A new report released by the Health and Human Services Department’s, Preventative Services Task Force recommends against so-called PSA tests for men who don’t have symptoms that are “highly suspicious for prostate cancer.”
The recommendation, if adopted after a public-comment period, may prompt insurers to stop paying for blood tests measuring PSA, a protein associated with prostate cancer at high levels. The findings also refocus attention on comparative effectiveness research, work that assesses the benefits of various medical treatments. The research drew criticism during debate over the U.S. health-care law when the same panel in 2009 recommended women should start regular breast cancer screening at age 50, not 40.
If you are an African American man or male of African descent, where are some facts you should now before you decide not to get screened for prostate cancer.
Prostate cancer is the single most diagnosed non-skin cancer among African Americans: 30,870 will be diagnosed this year alone.
While the mortality rate is dropping, prostate cancer is still the second-leading cause of cancer death in African American men. For African American men, prostate cancer deaths are projected to drop 15.4 percent over two years, with an estimated 5,050 deaths in 2005 and an estimated 4,240 deaths in 2007.

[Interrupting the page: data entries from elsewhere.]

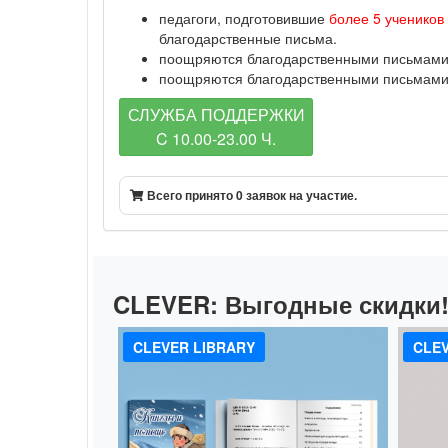
педагоги, подготовившие
более 5 учеников
благодарственные письма.
поощряются благодарственными письмами п
поощряются благодарственными письмами п
СЛУЖБА ПОДДЕРЖКИ
C 10.00-23.00 Ч.
Всего принято 0 заявок на участие.
CLEVER:
Выгодные скидки
CLEVER LIBRARY
CLEV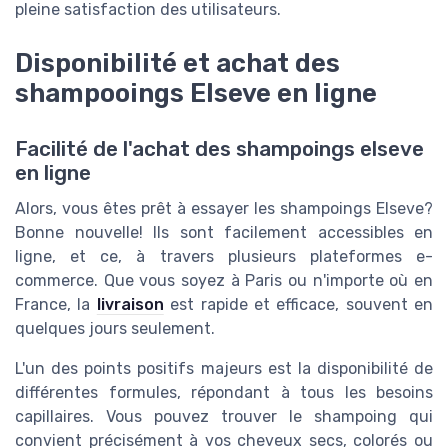
pleine satisfaction des utilisateurs.
Disponibilité et achat des
shampooings Elseve en ligne
Facilité de l'achat des shampoings elseve
en ligne
Alors, vous êtes prêt à essayer les shampoings Elseve?
Bonne nouvelle! Ils sont facilement accessibles en
ligne, et ce, à travers plusieurs plateformes e-
commerce. Que vous soyez à Paris ou n'importe où en
France, la
livraison
est rapide et efficace, souvent en
quelques jours seulement.
L'un des points positifs majeurs est la disponibilité de
différentes formules, répondant à tous les besoins
capillaires. Vous pouvez trouver le shampoing qui
convient précisément à vos cheveux secs, colorés ou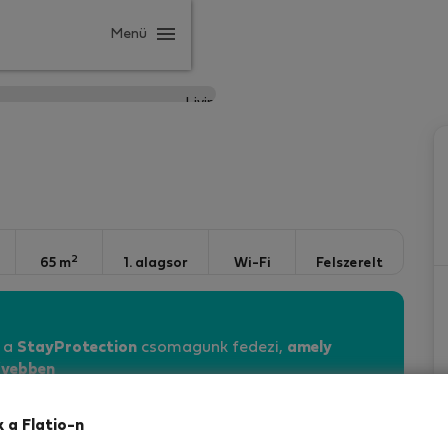
Menü
2
65 m
1. alagsor
Wi-Fi
Felszerelt
n a
StayProtection
csomagunk fedezi,
amely
vebben
k a Flatio-n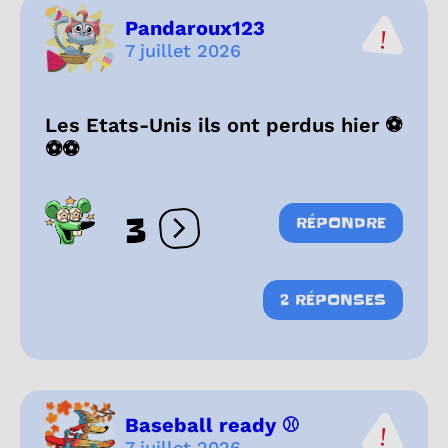
Pandaroux123
7 juillet 2026
Les Etats-Unis ils ont perdus hier ⚽
⚽⚽
3
RÉPONDRE
Ouvrir les réactions
2 RÉPONSES
Baseball ready ⚾️
7 juillet 2026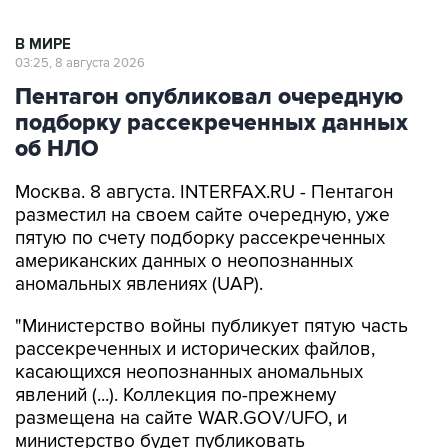
В МИРЕ
03:25, 8 августа 2026
Пентагон опубликовал очередную
подборку рассекреченных данных
об НЛО
Москва. 8 августа. INTERFAX.RU - Пентагон
разместил на своем сайте очередную, уже
пятую по счету подборку рассекреченных
американских данных о неопознанных
аномальных явлениях (UAP).
"Министерство войны публикует пятую часть
рассекреченных и исторических файлов,
касающихся неопознанных аномальных
явлений (...). Коллекция по-прежнему
размещена на сайте WAR.GOV/UFO, и
министерство будет публиковать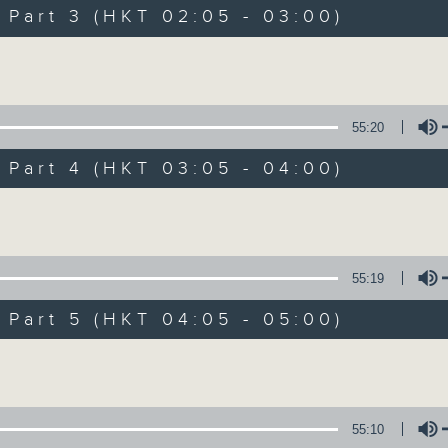
Music. Friday and Saturday nights
art 3 (HKT 02:05 - 03:00)
enjoyable jazz music.
Volume
When you are alone and sleepless, 
always there on Radio 4.
55:20
art 4 (HKT 03:05 - 04:00)
「長夜細聽」節目當然少不了氣質優雅的作
五和週六晚還有兩小時爵士樂。
Volume
如果哪天你不能入睡，別忘了第四台這裡總有
55:19
art 5 (HKT 04:05 - 05:00)
07/08/2026
Volume
Night Music 長夜細聽
0
seconds
00:00
55:10
of
5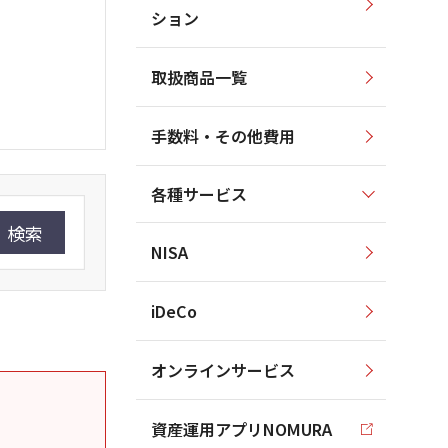
ション
取扱商品一覧
手数料・その他費用
各種サービス
検索
NISA
iDeCo
オンラインサービス
資産運用アプリNOMURA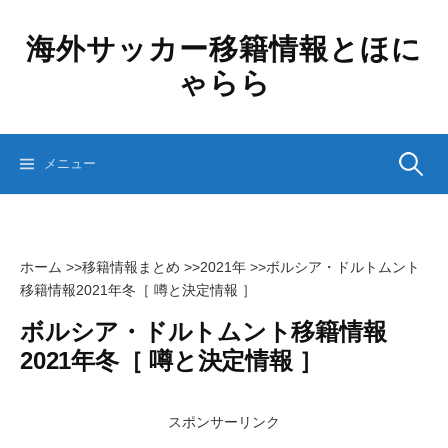
コ
ン
海外サッカー移籍情報とほに
テ
ゃらら
ン
ツ
へ
ス
検
メニュー
キ
ッ
プ
索:
ホーム
>>
移籍情報まとめ
>>
2021年
>>
ボルシア・ドルトムント
移籍情報2021年冬［ 噂と決定情報 ］
ボルシア・ドルトムント移籍情報
2021年冬［ 噂と決定情報 ］
スポンサーリンク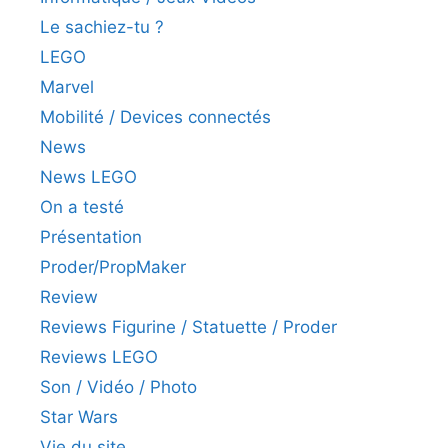
Le sachiez-tu ?
LEGO
Marvel
Mobilité / Devices connectés
News
News LEGO
On a testé
Présentation
Proder/PropMaker
Review
Reviews Figurine / Statuette / Proder
Reviews LEGO
Son / Vidéo / Photo
Star Wars
Vie du site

Actual death rates for African American men have also been dropping, averaging 64 per 100,000 men in the period from 2000-2003, down 9 percent from an average of 70.4 per 100,000 men from 1997-2001.
For an African American man, the chances of getting prostate cancer are 1 in 3 if you have just one close relative (father, brother) with the disease. The risk is 83% with two close relatives. With three, it’s almost a certainty (97%).
There are no noticeable symptoms of prostate cancer while it is still in the early stages. This is why screening is so critical. Every African American man age 40 or older should resolve to be screened annually for prostate cancer.
Before the advent of early detection through PSA screening, about three-fourths of all prostate cancer cases were found in the late stages. With the widespread use of screening, 88 percent of cases in African American men are now found early.
Nearly 100% of African American men diagnosed with early stage prostate cancer are still alive five years from diagnosis. Of African American men diagnosed in the late stages of the disease, 29% survive five years (not including those who died from causes other than prostate cancer.)